Wednesday, February 26, 2014

Cabinet des Modes, 11e Cahier, 3e Planche


A silver Candlestick, with girandoles, with two arms; it is in the newest taste; it is extremely rich in chasing and engraving.

This Candlestick is the work of M. Bouty, Merchant Silversmith, that we have already introduced.


We must advise our Subscribers, before finishing, that the Ribbons au Diadème are already passé, and that the Ribbons au Arc-en-Ciel have taken their place.

These Ribbons are striped in different colors, blended, that is to say, one into the next.

Tuesday, February 25, 2014

Cabinet des Modes, 11e Cahier, 2e Planche

15 April 1786
 Let us compare the times when our Queens themselves went out only in a litter or on horseback, with ours, when they are drawn about in well-enclosed and well-suspended carriages, and with well-bound springs; it will not be difficult to figure out which has the advantage.

Only two coaches were counted under François I: one for the Queen, and the other for Diane, the natural daughter of Henri II. The most qualified Ladies were not long in procuring them.
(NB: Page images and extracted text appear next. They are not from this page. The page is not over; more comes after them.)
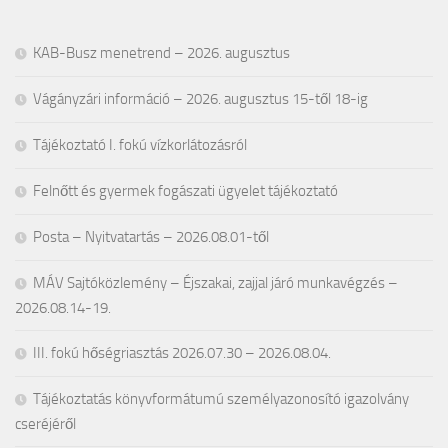
KAB-Busz menetrend – 2026. augusztus
Vágányzári információ – 2026. augusztus 15-től 18-ig
Tájékoztató I. fokú vízkorlátozásról
Felnőtt és gyermek fogászati ügyelet tájékoztató
Posta – Nyitvatartás – 2026.08.01-től
MÁV Sajtóközlemény – Éjszakai, zajjal járó munkavégzés –
2026.08.14-19.
III. fokú hőségriasztás 2026.07.30 – 2026.08.04.
Tájékoztatás könyvformátumú személyazonosító igazolvány
cseréjéről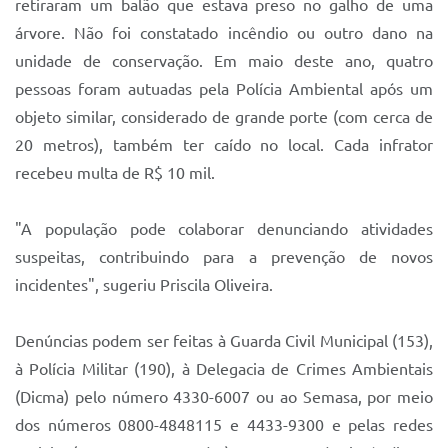
retiraram um balão que estava preso no galho de uma
árvore. Não foi constatado incêndio ou outro dano na
unidade de conservação. Em maio deste ano, quatro
pessoas foram autuadas pela Polícia Ambiental após um
objeto similar, considerado de grande porte (com cerca de
20 metros), também ter caído no local. Cada infrator
recebeu multa de R$ 10 mil.
"A população pode colaborar denunciando atividades
suspeitas, contribuindo para a prevenção de novos
incidentes", sugeriu Priscila Oliveira.
Denúncias podem ser feitas à Guarda Civil Municipal (153),
à Polícia Militar (190), à Delegacia de Crimes Ambientais
(Dicma) pelo número 4330-6007 ou ao Semasa, por meio
dos números 0800-4848115 e 4433-9300 e pelas redes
That did not make the number of equipages very considerable (1); but the pomp there was carried so far, that in 1563, at the time of the registering of Charles IX's Letters Patent, for the reformation of luxury, Parliament stopped that the King would be begged to defend coaches through the City. In effect, the Counselors of the Court, no more than the Presidents, never followed this practice in its novelty; they continued to go to the Palace on mules, until the beginning of the seventeenth century. The First President de Thou* had one made, because he had gout; his wife went to Paris on horseback, riding pillion behind a Servant.
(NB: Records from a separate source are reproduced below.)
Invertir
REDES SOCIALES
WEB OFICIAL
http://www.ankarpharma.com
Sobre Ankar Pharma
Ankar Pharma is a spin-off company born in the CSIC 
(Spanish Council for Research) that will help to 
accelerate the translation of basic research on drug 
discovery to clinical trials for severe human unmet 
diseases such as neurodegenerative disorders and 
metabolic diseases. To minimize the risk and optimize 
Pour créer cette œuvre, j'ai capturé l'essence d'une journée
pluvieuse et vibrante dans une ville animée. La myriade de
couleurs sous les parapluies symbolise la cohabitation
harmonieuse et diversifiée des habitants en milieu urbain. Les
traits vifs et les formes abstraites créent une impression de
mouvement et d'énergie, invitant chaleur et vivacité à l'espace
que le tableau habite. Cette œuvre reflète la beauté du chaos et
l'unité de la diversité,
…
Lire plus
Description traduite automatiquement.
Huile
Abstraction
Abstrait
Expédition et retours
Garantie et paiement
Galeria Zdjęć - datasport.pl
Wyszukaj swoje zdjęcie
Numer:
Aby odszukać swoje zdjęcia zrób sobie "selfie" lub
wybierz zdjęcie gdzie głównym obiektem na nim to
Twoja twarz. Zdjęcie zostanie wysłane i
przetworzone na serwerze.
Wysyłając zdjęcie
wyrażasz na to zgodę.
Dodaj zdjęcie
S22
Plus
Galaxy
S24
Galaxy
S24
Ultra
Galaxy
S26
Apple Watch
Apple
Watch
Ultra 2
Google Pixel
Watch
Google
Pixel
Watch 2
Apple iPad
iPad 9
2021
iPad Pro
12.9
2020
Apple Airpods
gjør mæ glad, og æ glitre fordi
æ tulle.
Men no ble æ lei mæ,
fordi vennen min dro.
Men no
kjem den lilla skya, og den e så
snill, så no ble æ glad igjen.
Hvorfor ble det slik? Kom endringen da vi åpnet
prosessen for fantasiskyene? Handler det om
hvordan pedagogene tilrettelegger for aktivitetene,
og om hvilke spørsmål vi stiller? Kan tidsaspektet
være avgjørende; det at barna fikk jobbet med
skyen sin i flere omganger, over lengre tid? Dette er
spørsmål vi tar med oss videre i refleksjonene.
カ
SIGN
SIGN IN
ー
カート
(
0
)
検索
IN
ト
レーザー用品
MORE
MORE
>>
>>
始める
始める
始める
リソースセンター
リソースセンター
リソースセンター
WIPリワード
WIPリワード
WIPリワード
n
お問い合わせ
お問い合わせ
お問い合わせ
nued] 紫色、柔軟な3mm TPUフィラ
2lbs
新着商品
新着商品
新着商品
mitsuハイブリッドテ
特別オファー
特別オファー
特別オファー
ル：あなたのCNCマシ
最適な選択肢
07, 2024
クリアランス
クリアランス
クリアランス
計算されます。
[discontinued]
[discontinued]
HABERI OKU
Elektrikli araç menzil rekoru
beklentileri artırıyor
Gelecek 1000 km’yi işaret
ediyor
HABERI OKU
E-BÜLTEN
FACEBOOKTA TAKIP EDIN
(1) Henri IV only had one coach for himself and for the Queen. He wrote to M. de Sully: "I counted on going to see you; but I could not, because my wife went out in my coach".

* Christophe de Thou (1508-1582)

It was only in these times that carriages began to multiply; previously there were hardly any Ladies who used them. It is said that the first of the Lords of the Court who had one, was Jean de Laval de Bois-Dauphin, whose excessive girth prevented him from walking and mounting a horse.
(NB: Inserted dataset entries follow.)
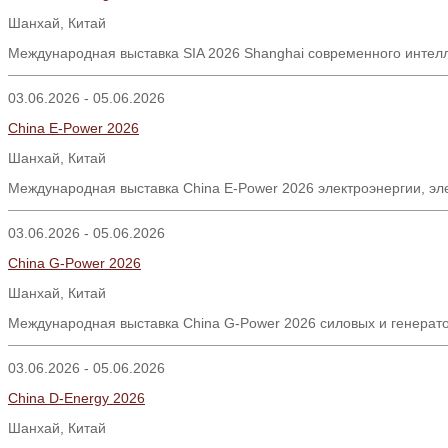
Шанхай, Китай
Международная выставка SIA 2026 Shanghai современного интел
03.06.2026 - 05.06.2026
China E-Power 2026
Шанхай
,
Китай
Международная выставка China E-Power 2026 электроэнергии, эл
03.06.2026 - 05.06.2026
China G-Power 2026
Шанхай
,
Китай
Международная выставка China G-Power 2026 силовых и генерато
03.06.2026 - 05.06.2026
China D-Energy 2026
Шанхай
,
Китай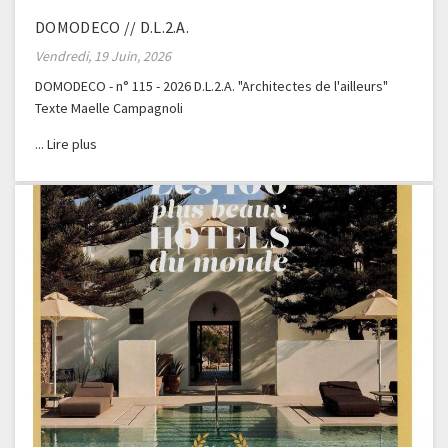
DOMODECO // D.L.2.A.
Vendredi, 19 Juin, 2026
DOMODECO - n° 115 - 2026 D.L.2.A. "Architectes de l'ailleurs"
Texte Maelle Campagnoli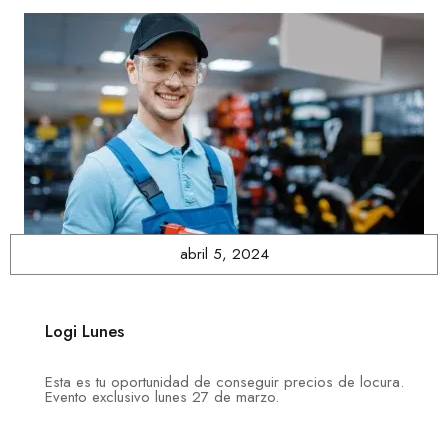
abril 5, 2024
Logi Lunes
Esta es tu oportunidad de conseguir precios de locura.
Evento exclusivo lunes 27 de marzo.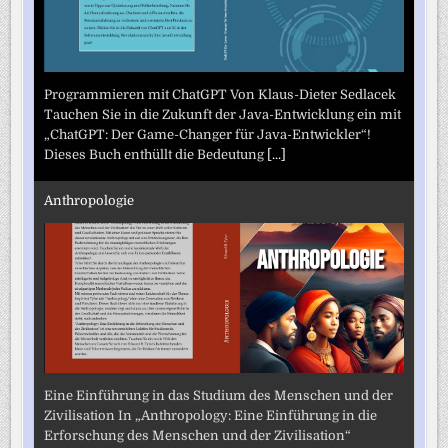
Programmieren mit ChatGPT Von Klaus-Dieter Sedlacek
Tauchen Sie in die Zukunft der Java-Entwicklung ein mit
„ChatGPT: Der Game-Changer für Java-Entwickler“!
Dieses Buch enthüllt die Bedeutung
[...]
Anthropologie
Eine Einführung in das Studium des Menschen und der
Zivilisation In „Anthropology: Eine Einführung in die
Erforschung des Menschen und der Zivilisation“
Carriages had the fate of all new inventions, which only rise successively to their perfection. The first ones made were round, and only held two people; they were given later a greater capacity, they were made square, and they sat four people. They were closed with large leather doors, that were lowered for entry; only curtains were used. Bassompière, in the reign of Louis XIII, was the first who had made a little carriage with windows. Nothing is lacking today, whether in comfort or magnificence. They are decorated on the outside with very-well finished paintings, and protected by precious varnish; they are covered within with velvet or wool.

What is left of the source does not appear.